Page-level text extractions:
··········

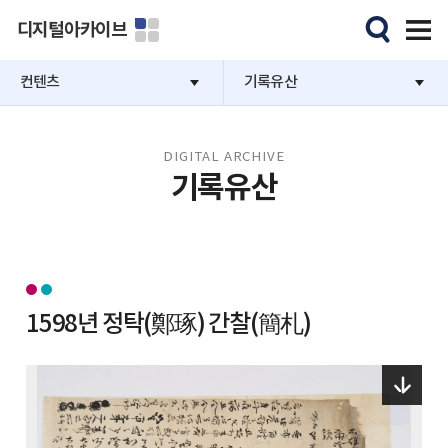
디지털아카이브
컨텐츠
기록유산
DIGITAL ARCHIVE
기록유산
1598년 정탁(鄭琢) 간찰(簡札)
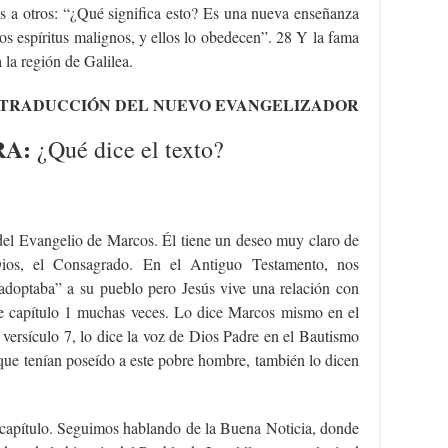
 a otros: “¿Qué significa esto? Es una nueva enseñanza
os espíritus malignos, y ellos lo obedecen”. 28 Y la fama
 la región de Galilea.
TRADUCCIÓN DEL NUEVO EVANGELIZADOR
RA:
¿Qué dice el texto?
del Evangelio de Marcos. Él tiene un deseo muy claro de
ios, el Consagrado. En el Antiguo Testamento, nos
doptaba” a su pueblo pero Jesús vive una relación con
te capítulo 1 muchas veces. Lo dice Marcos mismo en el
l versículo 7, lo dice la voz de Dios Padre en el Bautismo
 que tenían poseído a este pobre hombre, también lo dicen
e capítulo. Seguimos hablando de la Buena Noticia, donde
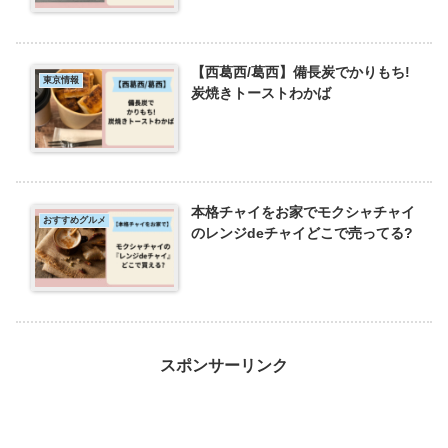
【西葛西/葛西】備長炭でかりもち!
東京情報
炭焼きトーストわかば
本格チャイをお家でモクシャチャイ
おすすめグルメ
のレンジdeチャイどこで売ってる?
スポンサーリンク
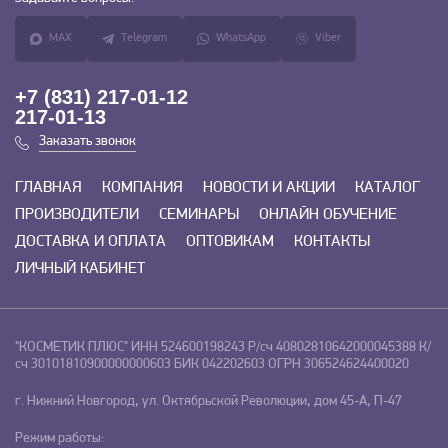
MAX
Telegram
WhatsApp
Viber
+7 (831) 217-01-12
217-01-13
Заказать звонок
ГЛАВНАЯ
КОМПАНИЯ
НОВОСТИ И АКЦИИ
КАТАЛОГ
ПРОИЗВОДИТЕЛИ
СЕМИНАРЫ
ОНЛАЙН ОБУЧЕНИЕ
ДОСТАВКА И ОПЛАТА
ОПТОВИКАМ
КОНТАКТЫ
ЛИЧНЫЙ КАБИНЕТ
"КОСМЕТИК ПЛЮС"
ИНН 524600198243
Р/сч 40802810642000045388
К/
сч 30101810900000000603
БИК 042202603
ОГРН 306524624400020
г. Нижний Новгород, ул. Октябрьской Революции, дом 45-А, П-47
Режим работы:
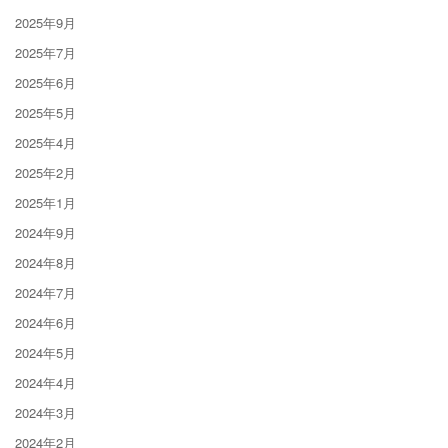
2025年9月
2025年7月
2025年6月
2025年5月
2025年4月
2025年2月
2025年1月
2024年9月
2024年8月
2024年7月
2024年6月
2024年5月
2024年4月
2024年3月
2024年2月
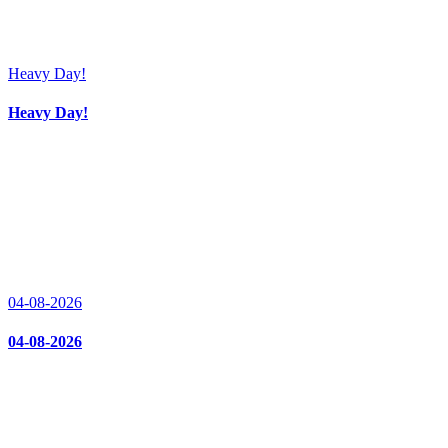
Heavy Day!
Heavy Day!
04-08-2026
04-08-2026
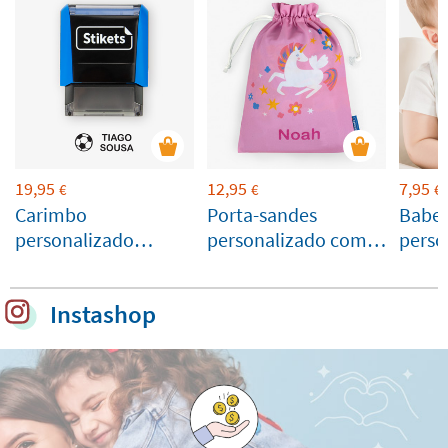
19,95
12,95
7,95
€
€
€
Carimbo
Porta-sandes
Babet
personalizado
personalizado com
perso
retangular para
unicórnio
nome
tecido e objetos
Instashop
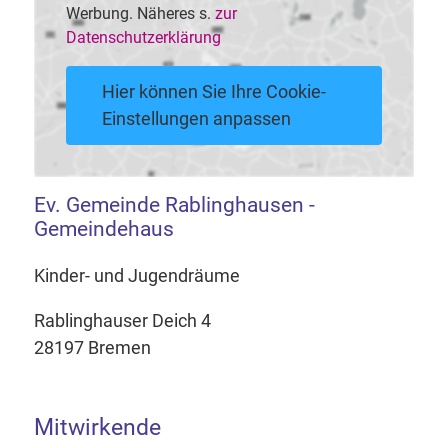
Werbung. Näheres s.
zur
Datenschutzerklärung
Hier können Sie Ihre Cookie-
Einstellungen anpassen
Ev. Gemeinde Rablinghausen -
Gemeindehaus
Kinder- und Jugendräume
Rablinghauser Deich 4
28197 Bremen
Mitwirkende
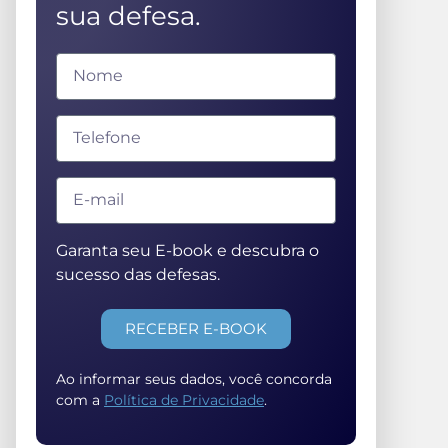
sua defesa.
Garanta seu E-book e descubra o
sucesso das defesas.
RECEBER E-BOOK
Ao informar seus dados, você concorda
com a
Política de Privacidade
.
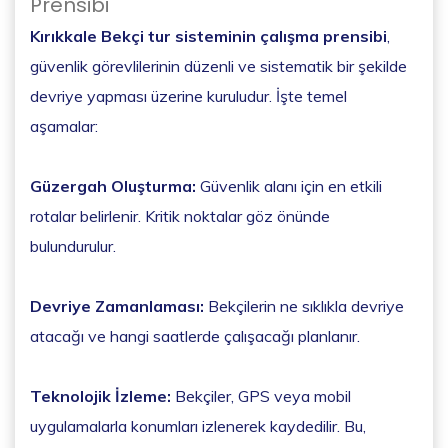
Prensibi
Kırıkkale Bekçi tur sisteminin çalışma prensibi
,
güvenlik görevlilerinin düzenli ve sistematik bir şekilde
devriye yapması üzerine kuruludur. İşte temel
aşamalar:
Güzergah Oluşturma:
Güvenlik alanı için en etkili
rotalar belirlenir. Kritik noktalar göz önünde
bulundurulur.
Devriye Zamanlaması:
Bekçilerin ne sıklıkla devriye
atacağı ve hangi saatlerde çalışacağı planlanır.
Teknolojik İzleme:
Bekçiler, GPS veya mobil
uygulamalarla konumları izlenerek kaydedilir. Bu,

··········

_EXERCISE PROMPT_: Check each line of the data above, and please copy the ones in which the string "capítulo" occurs.

_OUTPUT BELOW_:
te capítulo 1 muchas veces. Lo dice Marcos mismo en el
e capítulo. Seguimos hablando de la Buena Noticia, donde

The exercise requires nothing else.